POET domains provide specialized knowledge and capabilities for specific industries or use cases.

Available Domains

  • financial_services: Financial analysis, risk assessment, compliance
  • healthcare: Medical data analysis, diagnosis support, protocol compliance
  • manufacturing: Process optimization, quality control, predictive maintenance
  • general: Generic domain for general-purpose tasks

Domain Context Structure

struct DomainContext:
    domain_name: str
    expertise_areas: list
    compliance_requirements: list
    data_schemas: dict
    processing_rules: dict

struct POETStatus:
    domain: str
    context: DomainContext
    execution_phase: str  # "perceive", "operate", "encode", "transform"
    retry_count: int
    last_error: str

4. Execution Flow

Phase 1: Perceive

  • Input validation and contextualization
  • Domain-specific data interpretation
  • Context preparation for reasoning

Phase 2: Operate

  • Core domain logic execution
  • LLM-powered reasoning and analysis
  • Business rule application

Phase 3: Encode

  • Result structuring and validation
  • Domain-specific formatting
  • Compliance checking

Phase 4: Transform

  • Output adaptation for consumers
  • Format conversion and optimization
  • Context cleanup

Example Execution Trace

# Input processing through POET phases
def risk_assessment(portfolio: dict) -> dict:
    # Phase 1: Perceive
    validated_data = validate_portfolio_structure(portfolio)
    market_context = gather_market_context()

    # Phase 2: Operate
    risk_analysis = reason(
        "Assess portfolio risk based on current market conditions",
        context=[validated_data, market_context],
        domain="financial_services"
    )

    # Phase 3: Encode
    structured_results = format_risk_report(risk_analysis)
    compliance_check = verify_regulatory_compliance(structured_results)

    # Phase 4: Transform
    final_report = generate_client_report(structured_results)

    return final_report

5. Error Handling and Retry Logic

POET functions include sophisticated error handling with domain-aware retry strategies:

def robust_poet_function(data: dict) -> dict:
    poet_status = get_poet_status()
    max_retries = 3

    for attempt in range(max_retries):
        try:
            result = execute_domain_logic(data)
            return result
        except DomainError as e:
            log(f"Domain error on attempt {attempt + 1}: {e}")

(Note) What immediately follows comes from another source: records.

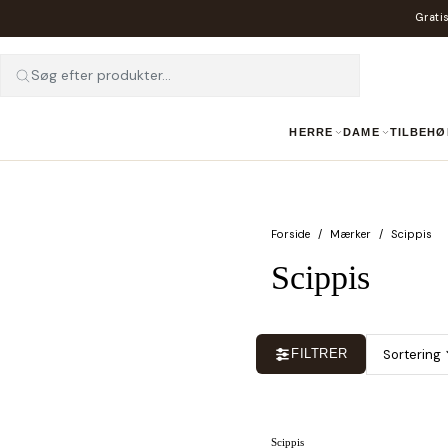
Gratis
Søg efter produkter...
HERRE
DAME
TILBEHØ
Forside
Mærker
Scippis
Scippis
Sortering
FILTRER
Scippis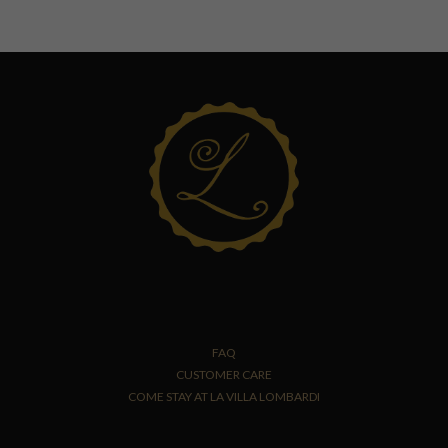
FAQ
CUSTOMER CARE
COME STAY AT LA VILLA LOMBARDI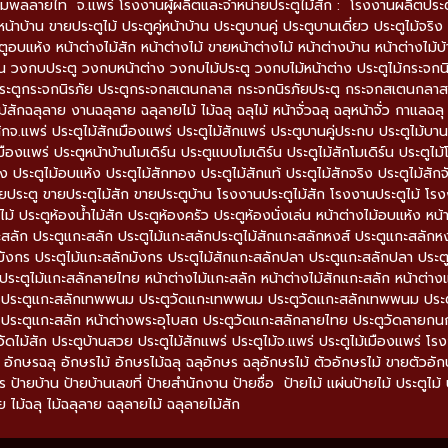
มพลลายไท จ.แพร่ โรงงานผู้ผลิตและจำหน่ายประตูไม้สัก : โรงงานผลิตประตูไม้
หน้าบ้าน ขายประตูไม้ ประตูคู่หน้าบ้าน ประตูบานคู่ ประตูบานเดี่ยว ประตูไม้จริง 
ตูอบแห้ง หน้าต่างไม้สัก หน้าต่างไม้ ขายหน้าต่างไม้ หน้าต่างบ้าน หน้าต่างไม้
 วงกบประตู วงกบหน้าต่าง วงกบไม้ประตู วงกบไม้หน้าต่าง ประตูไม้กระจกน
ะตูกระจกนิรภัย ประตูกระจกสเตนกลาส กระจกนิรภัยประตู กระจกสเตนกลาสประ
ม้สักฉลุลาย งานฉลุลาย ฉลุลายไม้ ไม้ฉลุ ฉลุไม้ หน้าจั่วฉลุ ฉลุหน้าจั่ว กาแ
ักจ.แพร่ ประตูไม้สักเมืองแพร่ ประตูไม้สักแพร่ ประตูบานคู่ประกบ ประตูไม้บานคู่
มืองแพร่ ประตูหน้าบ้านโมเดิร์น ประตูแบบโมเดิร์น ประตูไม้สักโมเดิร์น ประตูไม้โ
ง ประตูไม้อบแห้ง ประตูไม้สักทอง ประตูไม้สักแท้ ประตูไม้สักจริง ประตูไม้สักจ
ายประตู ขายประตูไม้สัก ขายประตูบ้าน โรงงานประตูไม้สัก โรงงานประตูไม้ โรง
้ ประตูห้องน้ำไม้สัก ประตูห้องครัว ประตูห้องนั่งเล่น หน้าต่างไม้อบแห้ง หน้า
ะสลัก ประตูแกะสลัก ประตูไม้แกะสลักประตูไม้สักแกะสลักหงส์ ประตูแกะสลักหง
ังกร ประตูไม้แกะสลักมังกร ประตูไม้สักแกะสลักปลา ประตูแกะสลักปลา ประต
ระตูไม้แกะสลักลายไทย หน้าต่างไม้แกะสลัก หน้าต่างไม้สักแกะสลัก หน้าต่างแ
ด ประตูแกะสลักเทพพนม ประตูวัดแกะเทพพนม ประตูวัดแกะสลักเทพพนม ประตู
 ประตูแกะสลัก หน้าต่างพระอุโบสถ ประตูวัดแกะสลักลายไทย ประตูวัดลายกน
ูวัดไม้สัก ประตูบ้านสวย ประตูไม้สักแพร่ ประตูไม้จ.แพร่ ประตูไม้เมืองแพร่ 
 อักษรฉลุ อักษรไม้ อักษรไม้ฉลุ ฉลุอักษร ฉลุอักษรไม้ ตัวอักษรไม้ ขายตัวอั
 ป้ายบ้าน ป้ายบ้านเลขที่ ป้ายสำนักงาน ป้ายชื่อ ป้ายไม้ แผ่นป้ายไม้ ประตูไม้ ปร
ย ไม้ฉลุ ไม้ฉลุลาย ฉลุลายไม้ ฉลุลายไม้สัก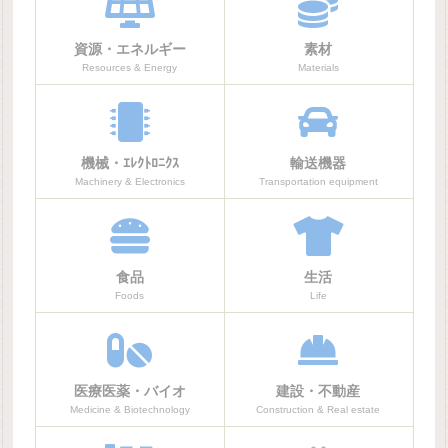
資源・エネルギー
素材
Resources & Energy
Materials
機械・ｴﾚｸﾄﾛﾆｸｽ
輸送機器
Machinery & Electronics
Transportation equipment
食品
生活
Foods
Life
医療医薬・バイオ
建設・不動産
Medicine & Biotechnology
Construction & Real estate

            if attempt < max_retries - 1:
                # Apply domain-specific recovery strategy
                data = apply_error_recovery(data, e, poet_status.domain)
            else:
                raise e

    raise MaxRetriesExceeded(f"Failed after {max_retries} attempts")

6. Resource Management

POET execution includes automatic resource management:

  • LLM Connection Pooling: Efficient reuse of LLM connections
  • Context Scoping: Automatic cleanup of temporary contexts
  • Memory Management: Optimization for large-scale processing
  • Cache Management: Intelligent caching of domain knowledge

7. Integration with Dana Interpreter

POET functions integrate seamlessly with the Dana interpreter:

  • Function calls are transparent to the caller
  • POET context is automatically managed
  • Resource allocation follows Dana's sandbox model
  • Error propagation follows Dana's exception handling

8. Performance Considerations

  • Lazy Loading: Domain contexts loaded on-demand
  • Connection Reuse: LLM connections pooled across function calls
  • Caching: Intelligent caching of reasoning results
  • Batch Processing: Optimized batch operations for large datasets

Note: This document describes the conceptual POET execution model. Implementation details may vary based on the specific domain plugins and LLM integrations configured.